EXERCISE OBJECTIVE => Provide the number of lines in the material containing the word "Alerts", with nothing added.

SUPPLIED RECORDS =>
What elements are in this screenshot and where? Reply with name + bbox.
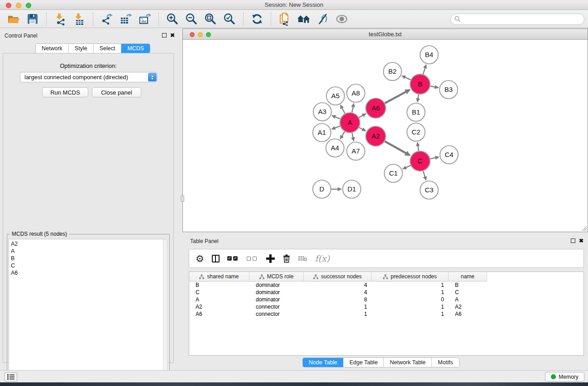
refresh-view-button[interactable]: [248, 12, 267, 26]
table-cell[interactable]: 1: [372, 303, 449, 310]
table-row[interactable]: Adominator80A: [189, 296, 583, 303]
tab-style[interactable]: Style: [69, 44, 94, 53]
tab-node-table[interactable]: Node Table: [303, 358, 344, 367]
save-session-button[interactable]: [23, 12, 42, 26]
function-builder-button[interactable]: f(x): [315, 253, 330, 263]
graph-edge-C-C3[interactable]: [423, 171, 426, 180]
show-task-history-button[interactable]: [4, 372, 17, 381]
table-panel-close-icon[interactable]: ✖: [579, 238, 583, 243]
table-row[interactable]: A6connector11A6: [189, 310, 583, 318]
export-table-button[interactable]: [116, 12, 135, 26]
table-cell[interactable]: 4: [304, 281, 372, 289]
table-cell[interactable]: 1: [372, 310, 449, 318]
table-cell[interactable]: 4: [304, 289, 372, 296]
graph-edge-A-A7[interactable]: [352, 133, 354, 141]
result-scrollbar[interactable]: [163, 239, 167, 386]
column-header-name[interactable]: name: [449, 272, 487, 281]
tab-select[interactable]: Select: [94, 44, 122, 53]
open-session-button[interactable]: [4, 12, 23, 26]
show-columns-button[interactable]: [212, 255, 220, 262]
column-header-MCDS-role[interactable]: MCDS role: [249, 272, 304, 281]
table-row[interactable]: A2connector11A2: [189, 303, 583, 310]
table-panel-float-icon[interactable]: [571, 238, 575, 243]
graph-edge-A-A5[interactable]: [340, 105, 345, 114]
table-cell[interactable]: A6: [189, 310, 249, 318]
window-resize-grip[interactable]: [581, 225, 587, 231]
mcds-result-list[interactable]: A2ABCA6: [9, 239, 164, 386]
network-from-selection-button[interactable]: [275, 12, 294, 26]
tab-network[interactable]: Network: [36, 44, 69, 53]
zoom-out-button[interactable]: [182, 12, 201, 26]
graph-edge-B-B1[interactable]: [417, 95, 418, 102]
result-item[interactable]: B: [11, 255, 164, 262]
close-panel-button[interactable]: Close panel: [92, 87, 141, 97]
graph-edge-A-A3[interactable]: [332, 115, 340, 119]
network-window-titlebar[interactable]: testGlobe.txt: [183, 29, 588, 40]
deselect-all-button[interactable]: [247, 257, 258, 261]
result-item[interactable]: A2: [11, 240, 164, 248]
home-button[interactable]: [294, 12, 313, 26]
graph-edge-B-B4[interactable]: [423, 65, 426, 74]
graph-edge-B-B3[interactable]: [430, 86, 439, 87]
table-cell[interactable]: dominator: [249, 296, 304, 303]
zoom-in-button[interactable]: [163, 12, 182, 26]
table-cell[interactable]: A: [449, 296, 487, 303]
graph-edge-C-C2[interactable]: [417, 143, 419, 151]
table-cell[interactable]: A6: [449, 310, 487, 318]
export-network-button[interactable]: [97, 12, 116, 26]
table-cell[interactable]: 1: [304, 303, 372, 310]
column-header-predecessor-nodes[interactable]: predecessor nodes: [372, 272, 449, 281]
result-item[interactable]: A6: [11, 269, 164, 276]
export-image-button[interactable]: [135, 12, 154, 26]
graph-edge-A-A8[interactable]: [352, 104, 354, 113]
column-header-shared-name[interactable]: shared name: [189, 272, 249, 281]
table-cell[interactable]: 1: [372, 289, 449, 296]
graph-edge-A-A4[interactable]: [340, 132, 345, 139]
zoom-selected-button[interactable]: [220, 12, 239, 26]
graph-edge-B-B2[interactable]: [402, 76, 411, 80]
memory-button[interactable]: Memory: [545, 372, 584, 381]
splitter-handle[interactable]: [181, 195, 184, 202]
graph-edge-A-A6[interactable]: [359, 114, 366, 118]
delete-table-button[interactable]: [298, 255, 307, 262]
table-cell[interactable]: 1: [372, 281, 449, 289]
bird-eye-view-button[interactable]: [332, 12, 351, 26]
graph-edge-C-C4[interactable]: [430, 157, 439, 159]
control-panel-float-icon[interactable]: [162, 33, 167, 38]
graph-edge-C-C1[interactable]: [403, 166, 411, 169]
table-cell[interactable]: dominator: [249, 289, 304, 296]
criterion-dropdown[interactable]: largest connected component (directed) ▲…: [20, 72, 158, 82]
add-column-button[interactable]: [266, 254, 275, 263]
table-cell[interactable]: A2: [449, 303, 487, 310]
delete-column-button[interactable]: [282, 254, 291, 263]
table-row[interactable]: Cdominator41C: [189, 289, 583, 296]
column-header-successor-nodes[interactable]: successor nodes: [304, 272, 372, 281]
tab-edge-table[interactable]: Edge Table: [344, 358, 384, 367]
table-cell[interactable]: B: [189, 281, 249, 289]
network-graph-canvas[interactable]: AA1A2A3A4A5A6A7A8BB1B2B3B4CC1C2C3C4DD1: [183, 40, 588, 232]
graph-edge-A-A1[interactable]: [332, 126, 340, 129]
result-item[interactable]: C: [11, 262, 164, 269]
table-cell[interactable]: C: [449, 289, 487, 296]
table-cell[interactable]: A2: [189, 303, 249, 310]
control-panel-close-icon[interactable]: ✖: [170, 33, 175, 38]
import-network-button[interactable]: [51, 12, 70, 26]
table-settings-button[interactable]: ⚙: [196, 254, 204, 263]
tab-mcds[interactable]: MCDS: [121, 44, 150, 53]
import-table-button[interactable]: [70, 12, 89, 26]
tab-motifs[interactable]: Motifs: [432, 358, 459, 367]
table-cell[interactable]: 8: [304, 296, 372, 303]
graph-edge-A-A2[interactable]: [359, 128, 366, 131]
tab-network-table[interactable]: Network Table: [384, 358, 432, 367]
hide-graphics-details-button[interactable]: f: [313, 12, 332, 26]
graph-edge-A6-B[interactable]: [385, 90, 410, 103]
table-cell[interactable]: 1: [304, 310, 372, 318]
table-cell[interactable]: connector: [249, 303, 304, 310]
table-cell[interactable]: B: [449, 281, 487, 289]
zoom-fit-button[interactable]: [201, 12, 220, 26]
table-cell[interactable]: 0: [372, 296, 449, 303]
table-row[interactable]: Bdominator41B: [189, 281, 583, 289]
graph-edge-A2-C[interactable]: [385, 141, 410, 155]
table-cell[interactable]: dominator: [249, 281, 304, 289]
run-mcds-button[interactable]: Run MCDS: [42, 87, 88, 97]
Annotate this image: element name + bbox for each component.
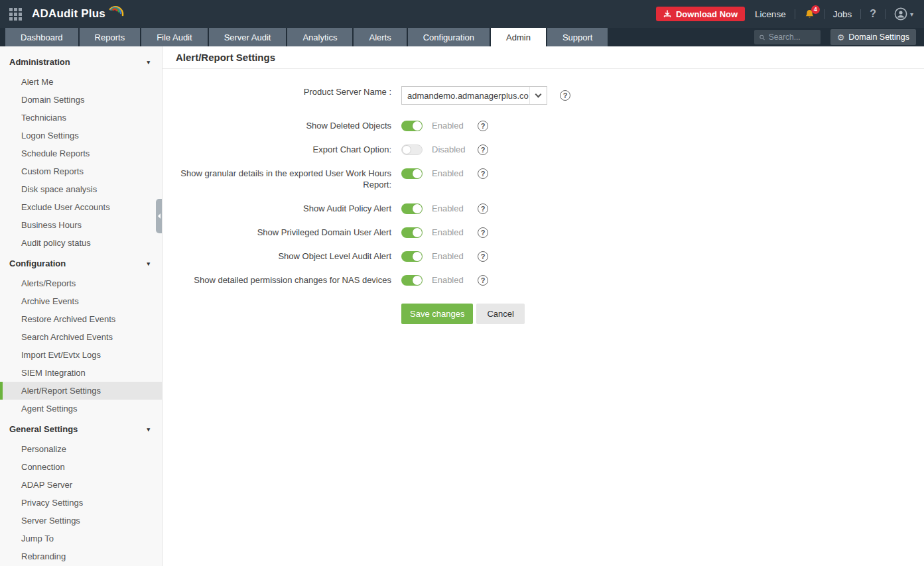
sidebar-item-technicians[interactable]: Technicians — [0, 109, 162, 127]
sidebar-item-alerts-reports[interactable]: Alerts/Reports — [0, 274, 162, 292]
sidebar-item-privacy-settings[interactable]: Privacy Settings — [0, 494, 162, 512]
sidebar-item-rebranding[interactable]: Rebranding — [0, 547, 162, 565]
toggle-switch[interactable] — [401, 121, 423, 131]
toggle-switch[interactable] — [401, 275, 423, 286]
sidebar-item-import-evt-evtx-logs[interactable]: Import Evt/Evtx Logs — [0, 346, 162, 364]
toggle-switch[interactable] — [401, 227, 423, 238]
sidebar-collapse-handle[interactable] — [156, 199, 162, 233]
tab-alerts[interactable]: Alerts — [354, 28, 406, 46]
sidebar-item-archive-events[interactable]: Archive Events — [0, 292, 162, 310]
product-server-select[interactable]: admandemo.admanagerplus.co — [401, 86, 547, 105]
sidebar: Administration▾Alert MeDomain SettingsTe… — [0, 46, 163, 566]
sidebar-item-alert-report-settings[interactable]: Alert/Report Settings — [0, 382, 162, 400]
select-arrow-box — [529, 87, 547, 104]
topbar-actions: Download Now License 4 Jobs ? ▾ — [656, 7, 924, 21]
toggle-label: Export Chart Option: — [163, 144, 391, 155]
jobs-link[interactable]: Jobs — [833, 9, 852, 19]
toggle-row-show-audit-policy-alert: Show Audit Policy AlertEnabled? — [163, 203, 924, 214]
sidebar-item-search-archived-events[interactable]: Search Archived Events — [0, 328, 162, 346]
tab-file-audit[interactable]: File Audit — [141, 28, 207, 46]
sidebar-item-domain-settings[interactable]: Domain Settings — [0, 91, 162, 109]
help-link[interactable]: ? — [870, 8, 876, 20]
help-icon[interactable]: ? — [560, 90, 570, 101]
apps-grid-icon[interactable] — [9, 8, 22, 21]
nav-tabs: DashboardReportsFile AuditServer AuditAn… — [5, 28, 609, 46]
sidebar-section-general-settings[interactable]: General Settings▾ — [0, 418, 162, 440]
domain-settings-button[interactable]: ⚙ Domain Settings — [830, 29, 916, 45]
toggle-row-show-object-level-audit-alert: Show Object Level Audit AlertEnabled? — [163, 251, 924, 262]
chevron-down-icon: ▾ — [147, 260, 150, 267]
tab-support[interactable]: Support — [547, 28, 608, 46]
sidebar-item-agent-settings[interactable]: Agent Settings — [0, 400, 162, 418]
divider — [824, 9, 825, 19]
toggle-label: Show Object Level Audit Alert — [163, 251, 391, 262]
sidebar-item-custom-reports[interactable]: Custom Reports — [0, 162, 162, 180]
toggle-label: Show Audit Policy Alert — [163, 203, 391, 214]
toggle-state-label: Enabled — [432, 251, 468, 261]
nav-right: ⚙ Domain Settings — [754, 28, 924, 46]
tab-configuration[interactable]: Configuration — [408, 28, 490, 46]
sidebar-section-configuration[interactable]: Configuration▾ — [0, 252, 162, 274]
toggle-state-label: Enabled — [432, 203, 468, 213]
help-icon[interactable]: ? — [478, 144, 488, 155]
sidebar-item-business-hours[interactable]: Business Hours — [0, 216, 162, 234]
sidebar-item-personalize[interactable]: Personalize — [0, 440, 162, 458]
help-icon[interactable]: ? — [478, 168, 488, 179]
product-server-label: Product Server Name : — [163, 86, 391, 97]
tab-admin[interactable]: Admin — [491, 28, 546, 46]
sidebar-item-siem-integration[interactable]: SIEM Integration — [0, 364, 162, 382]
sidebar-item-disk-space-analysis[interactable]: Disk space analysis — [0, 180, 162, 198]
sidebar-item-exclude-user-accounts[interactable]: Exclude User Accounts — [0, 198, 162, 216]
sidebar-item-alert-me[interactable]: Alert Me — [0, 73, 162, 91]
sidebar-sections: Administration▾Alert MeDomain SettingsTe… — [0, 50, 162, 565]
toggle-rows: Show Deleted ObjectsEnabled?Export Chart… — [163, 120, 924, 286]
sidebar-item-schedule-reports[interactable]: Schedule Reports — [0, 144, 162, 162]
tab-dashboard[interactable]: Dashboard — [5, 28, 78, 46]
chevron-down-icon: ▾ — [147, 426, 150, 433]
download-now-label: Download Now — [676, 9, 738, 19]
sidebar-item-adap-server[interactable]: ADAP Server — [0, 476, 162, 494]
help-icon[interactable]: ? — [478, 227, 488, 238]
gear-icon: ⚙ — [837, 33, 845, 42]
save-button[interactable]: Save changes — [401, 304, 473, 324]
help-icon[interactable]: ? — [478, 121, 488, 131]
sidebar-item-restore-archived-events[interactable]: Restore Archived Events — [0, 310, 162, 328]
tab-server-audit[interactable]: Server Audit — [209, 28, 287, 46]
user-account-menu[interactable]: ▾ — [894, 7, 913, 21]
divider — [860, 9, 861, 19]
search-input[interactable] — [769, 32, 815, 42]
help-icon[interactable]: ? — [478, 275, 488, 286]
help-icon[interactable]: ? — [478, 251, 488, 262]
search-icon — [759, 34, 765, 41]
search-box[interactable] — [754, 30, 821, 44]
toggle-state-label: Enabled — [432, 227, 468, 237]
notifications-bell-icon[interactable]: 4 — [804, 9, 815, 20]
sidebar-item-server-settings[interactable]: Server Settings — [0, 512, 162, 530]
page-title: Alert/Report Settings — [176, 52, 275, 63]
toggle-row-show-detailed-permission-changes-for-nas-devices: Show detailed permission changes for NAS… — [163, 274, 924, 286]
toggle-knob — [413, 276, 422, 285]
download-now-button[interactable]: Download Now — [656, 7, 745, 21]
tab-analytics[interactable]: Analytics — [287, 28, 352, 46]
app-logo-text: ADAudit Plus — [32, 7, 105, 21]
divider — [795, 9, 795, 19]
sidebar-item-logon-settings[interactable]: Logon Settings — [0, 127, 162, 144]
toggle-switch[interactable] — [401, 168, 423, 179]
help-icon[interactable]: ? — [478, 203, 488, 214]
sidebar-item-jump-to[interactable]: Jump To — [0, 530, 162, 547]
cancel-button[interactable]: Cancel — [476, 304, 524, 324]
toggle-label: Show granular details in the exported Us… — [163, 168, 391, 190]
sidebar-item-audit-policy-status[interactable]: Audit policy status — [0, 234, 162, 252]
notification-count-badge: 4 — [811, 5, 820, 14]
toggle-state-label: Enabled — [432, 275, 468, 285]
toggle-switch[interactable] — [401, 203, 423, 214]
tab-reports[interactable]: Reports — [80, 28, 141, 46]
toggle-switch[interactable] — [401, 144, 423, 155]
app-logo: ADAudit Plus — [32, 7, 124, 21]
sidebar-item-connection[interactable]: Connection — [0, 458, 162, 476]
license-link[interactable]: License — [755, 9, 786, 19]
sidebar-section-title: Administration — [9, 57, 70, 67]
chevron-down-icon: ▾ — [910, 11, 913, 18]
sidebar-section-administration[interactable]: Administration▾ — [0, 50, 162, 73]
toggle-switch[interactable] — [401, 251, 423, 262]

RESPONSE => 2